**What needs to be done:** Which lines of the entries below contain the string "that"? Copy each one.
━━━━━━━━━━━━━━━━━━━━━━━━━━━━━━
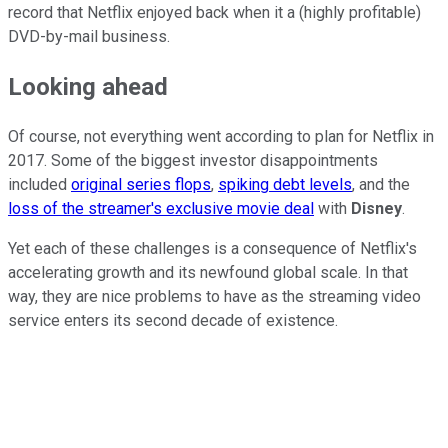
record that Netflix enjoyed back when it a (highly profitable)
DVD-by-mail business.
Looking ahead
Of course, not everything went according to plan for Netflix in
2017. Some of the biggest investor disappointments
included
original series flops
,
spiking debt levels
, and the
loss of the streamer's exclusive movie deal
with
Disney
.
Yet each of these challenges is a consequence of Netflix's
accelerating growth and its newfound global scale. In that
way, they are nice problems to have as the streaming video
service enters its second decade of existence.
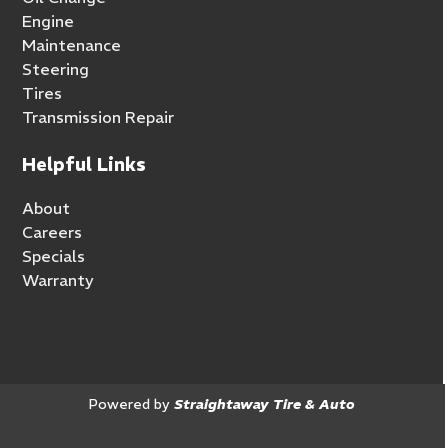
Engine
Maintenance
Steering
Tires
Transmission Repair
Helpful Links
About
Careers
Specials
Warranty
Powered by
Straightaway Tire & Auto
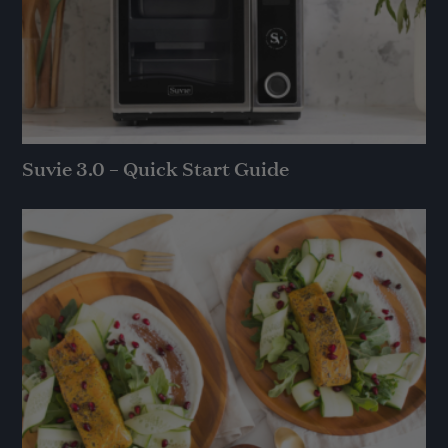
Suvie 3.0 – Quick Start Guide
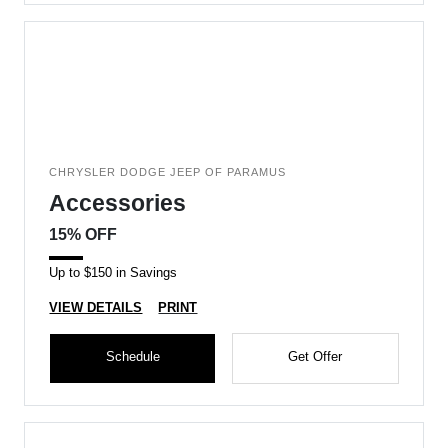
CHRYSLER DODGE JEEP OF PARAMUS
Accessories
15% OFF
Up to $150 in Savings
VIEW DETAILS
PRINT
Schedule
Get Offer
━━━━━━━━━━━━━━━━━━━━━━━━━━━━━━
**Reply:**
record that Netflix enjoyed back when it a (highly profitable)
accelerating growth and its newfound global scale. In that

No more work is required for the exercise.